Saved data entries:
- Opening Delimiter -

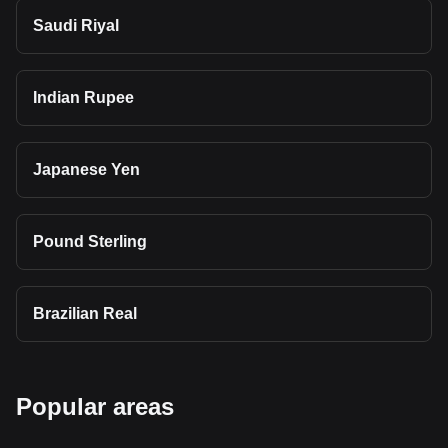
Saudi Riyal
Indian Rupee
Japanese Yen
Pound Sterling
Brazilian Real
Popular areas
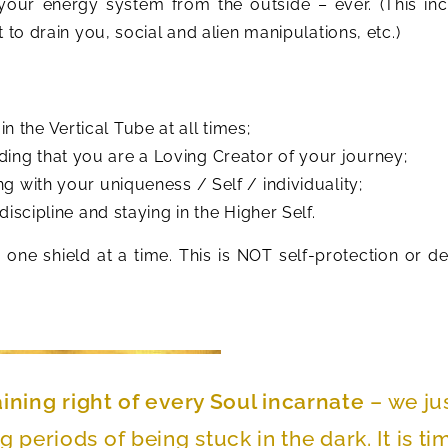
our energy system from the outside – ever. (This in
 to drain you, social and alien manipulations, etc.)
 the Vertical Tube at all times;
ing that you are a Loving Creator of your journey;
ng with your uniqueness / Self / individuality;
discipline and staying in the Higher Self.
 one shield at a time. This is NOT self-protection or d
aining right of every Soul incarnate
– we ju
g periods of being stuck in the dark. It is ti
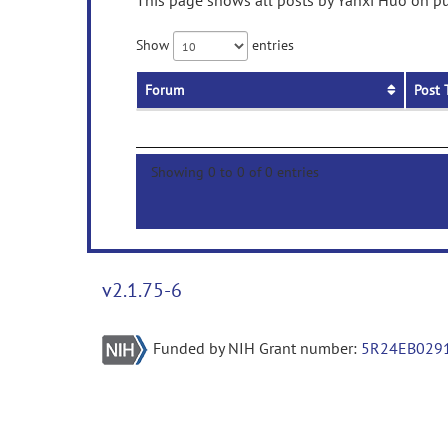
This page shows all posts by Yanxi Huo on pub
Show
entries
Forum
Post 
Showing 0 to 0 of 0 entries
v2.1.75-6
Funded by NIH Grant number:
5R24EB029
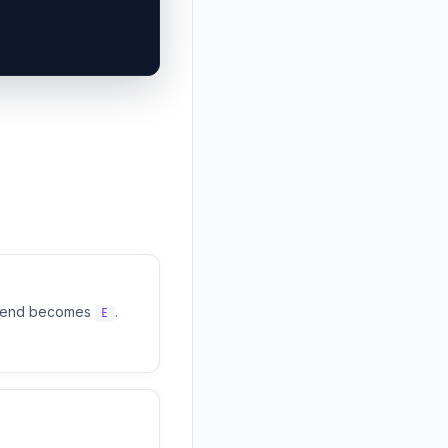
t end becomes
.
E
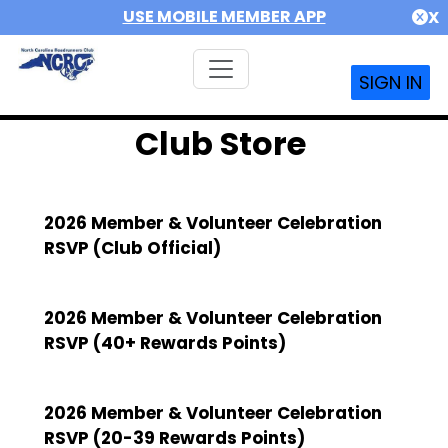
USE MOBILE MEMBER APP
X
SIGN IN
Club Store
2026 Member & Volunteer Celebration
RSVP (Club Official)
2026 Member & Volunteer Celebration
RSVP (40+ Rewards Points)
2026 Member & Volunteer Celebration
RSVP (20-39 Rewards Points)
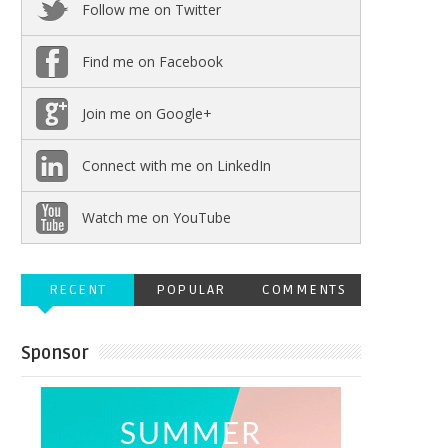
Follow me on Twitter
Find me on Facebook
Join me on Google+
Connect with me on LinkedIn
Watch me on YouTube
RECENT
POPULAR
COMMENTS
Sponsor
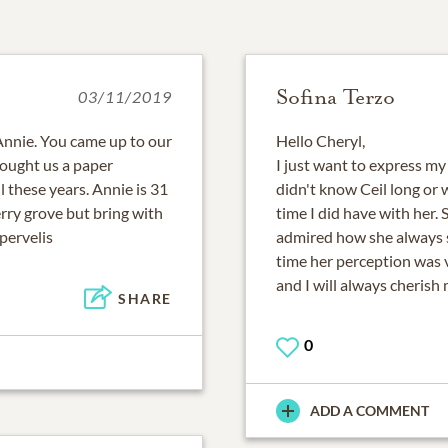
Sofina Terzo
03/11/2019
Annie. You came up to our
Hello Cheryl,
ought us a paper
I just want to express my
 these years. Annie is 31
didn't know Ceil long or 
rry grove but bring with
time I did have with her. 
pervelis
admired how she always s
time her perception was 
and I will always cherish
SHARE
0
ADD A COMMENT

- Closing Delimiter -

Aim of the task: Exclude the images and copy every record above exactly.

Result:
Saudi Riyal
Indian Rupee
Japanese Yen
Pound Sterling
Brazilian Real
Popular areas
our energy system from the outside – ever. (This in
 to drain you, social and alien manipulations, etc.)
 the Vertical Tube at all times;
ing that you are a Loving Creator of your journey;
ng with your uniqueness / Self / individuality;
discipline and staying in the Higher Self.
 one shield at a time. This is NOT self-protection or d
aining right of every Soul incarnate
– we ju
g periods of being stuck in the dark. It is ti
This page shows all posts by Yanxi Huo on pub
Show
entries
Forum
Post 
Showing 0 to 0 of 0 entries
v2.1.75-6
Funded by NIH Grant number:
5R24EB029
t end becomes
.
E
USE MOBILE MEMBER APP
X
SIGN IN
Club Store
2026 Member & Volunteer Celebration
RSVP (Club Official)
2026 Member & Volunteer Celebration
RSVP (40+ Rewards Points)
2026 Member & Volunteer Celebration
RSVP (20-39 Rewards Points)
Follow me on Twitter
Find me on Facebook
Join me on Google+
Connect with me on LinkedIn
Watch me on YouTube
RECENT
POPULAR
COMMENTS
Sponsor
Sofina Terzo
03/11/2019
Annie. You came up to our
Hello Cheryl,
ought us a paper
I just want to express my
 these years. Annie is 31
didn't know Ceil long or 
rry grove but bring with
time I did have with her. 
pervelis
admired how she always s
time her perception was 
and I will always cherish
SHARE
0
ADD A COMMENT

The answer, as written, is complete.